===== Records for the exercise =====

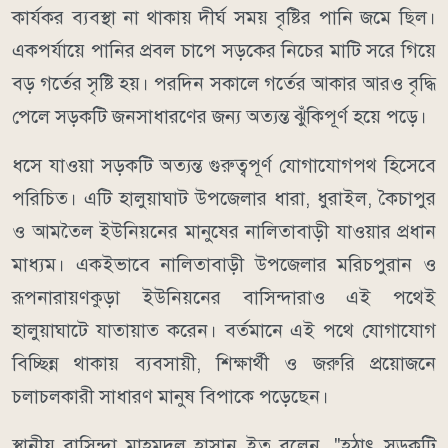
কার্যকর ব্যবস্থা না থাকায় দীর্ঘ সময় বৃষ্টির পানি জমে ছিল।
একপর্যায়ে পানির প্রবল চাপে সড়কের নিচের মাটি সরে গিয়ে
বড় গর্তের সৃষ্টি হয়। পরদিন সকালে গর্তের আকার আরও বৃদ্ধি
পেলে সড়কটি জনসাধারণের জন্য অত্যন্ত ঝুঁকিপূর্ণ হয়ে পড়ে।
ধসে যাওয়া সড়কটি অত্যন্ত গুরুত্বপূর্ণ যোগাযোগপথ হিসেবে
পরিচিত। এটি হালুয়াঘাট উপজেলার ধারা, ধুরাইল, কৈচাপুর
ও আমতৈল ইউনিয়নের মানুষের নালিতাবাড়ী যাওয়ার প্রধান
মাধ্যম। একইভাবে নালিতাবাড়ী উপজেলার মরিচপুরান ও
রূপনারায়ণকুড়া ইউনিয়নের বাসিন্দারাও এই পথেই
হালুয়াঘাটে যাতায়াত করেন। বর্তমানে এই পথে যোগাযোগ
বিচ্ছিন্ন থাকায় ব্যবসায়ী, শিক্ষার্থী ও জরুরি প্রয়োজনে
চলাচলকারী সাধারণ মানুষ বিপাকে পড়েছেন।
স্থানীয় বাসিন্দা মাহমুদুল হাসান ইতু বলেন, "হঠাৎ সড়কটি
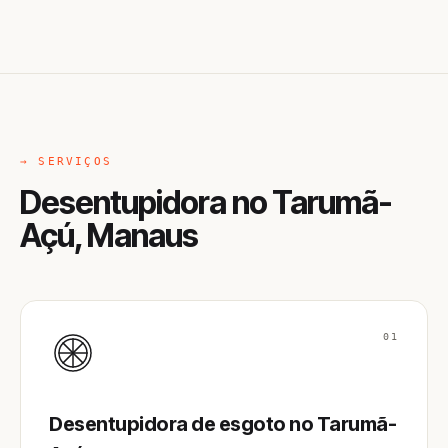
→ SERVIÇOS
Desentupidora no Tarumã-
Açú, Manaus
01
Desentupidora de esgoto no Tarumã-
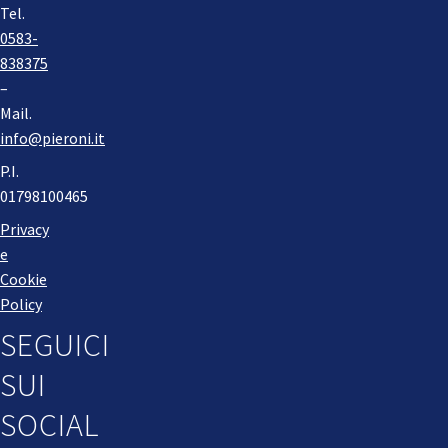
Tel.
0583-
838375
–
Mail.
info@pieroni.it
P.I.
01798100465
Privacy
e
Cookie
Policy
SEGUICI
SUI
SOCIAL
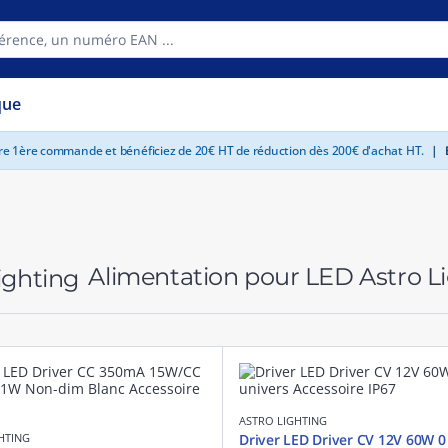
que
tre 1ère commande et bénéficiez de 20€ HT de réduction dès 200€ d'achat HT.
|
E
Alimentation pour LED Astro L
ASTRO LIGHTING
HTING
Driver LED Driver CV 12V 60W 0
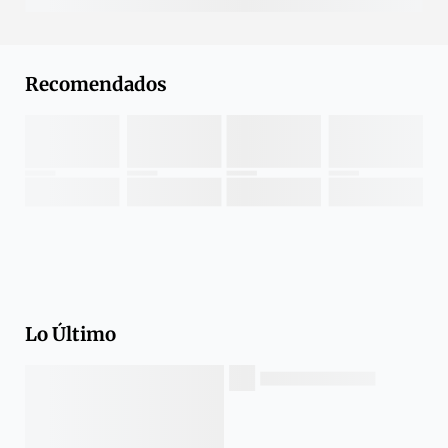
Recomendados
Lo Último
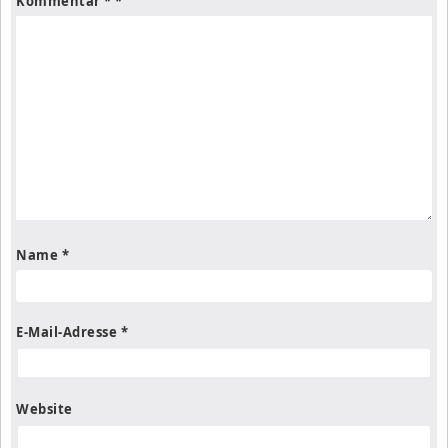
Kommentar
*
Name
*
E-Mail-Adresse
*
Website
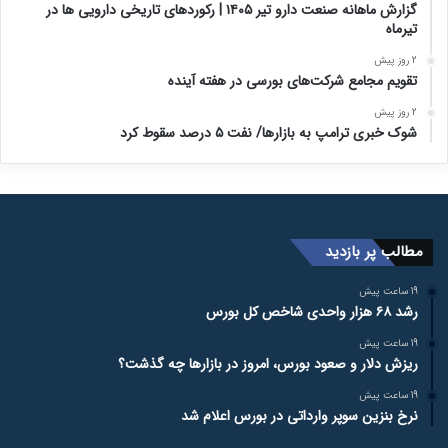
گزارش ماهانه صنعت دارو تیر ۱۴۰۵ | رکوردهای تاریخی دارویی ها در
تیرماه
2 روز پیش
تقویم مجامع شرکت‌های بورسی در هفته آینده
2 روز پیش
شوک خبری ترامپ به بازارها/ نفت ۵ درصد سقوط کرد
مطالب پر بازدید
19 ساعت پیش
رشد ۶۸ هزار واحدی شاخص کل بورس
19 ساعت پیش
ریزش دلار و صعود بورس، امروز در بازارها چه گذشت؟
19 ساعت پیش
نرخ بنزین سوپر وارداتی در بورس اعلام شد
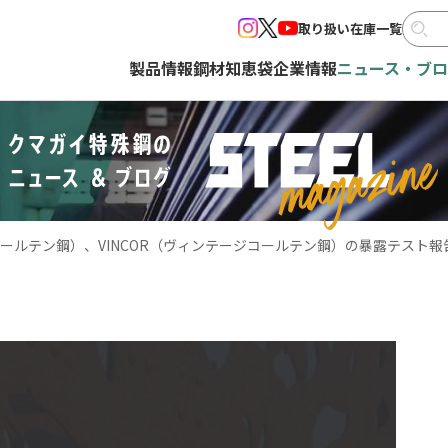
取り扱い在庫一覧
製品情報
鋼材知恵袋
企業情報
ニュース・ブ
（コールテン鋼）、VINCOR（ヴィンテージコールテン鋼）の暴露テスト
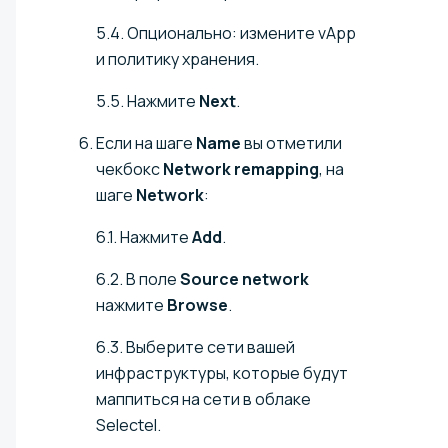
5.4. Опционально: измените vApp
и политику хранения.
5.5. Нажмите
Next
.
Если на шаге
Name
вы отметили
чекбокс
Network remapping
, на
шаге
Network
:
6.1. Нажмите
Add
.
6.2. В поле
Source network
нажмите
Browse
.
6.3. Выберите сети вашей
инфраструктуры, которые будут
маппиться на сети в облаке
Selectel.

=====

Exercise details: The reply should hold the lines from the top of the records through the line containing "পরিচিত। এটি হালুয়াঘাট", reproduced exactly, and no pictures.

Solution to the exercise:
কার্যকর ব্যবস্থা না থাকায় দীর্ঘ সময় বৃষ্টির পানি জমে ছিল।
একপর্যায়ে পানির প্রবল চাপে সড়কের নিচের মাটি সরে গিয়ে
বড় গর্তের সৃষ্টি হয়। পরদিন সকালে গর্তের আকার আরও বৃদ্ধি
পেলে সড়কটি জনসাধারণের জন্য অত্যন্ত ঝুঁকিপূর্ণ হয়ে পড়ে।
ধসে যাওয়া সড়কটি অত্যন্ত গুরুত্বপূর্ণ যোগাযোগপথ হিসেবে
পরিচিত। এটি হালুয়াঘাট উপজেলার ধারা, ধুরাইল, কৈচাপুর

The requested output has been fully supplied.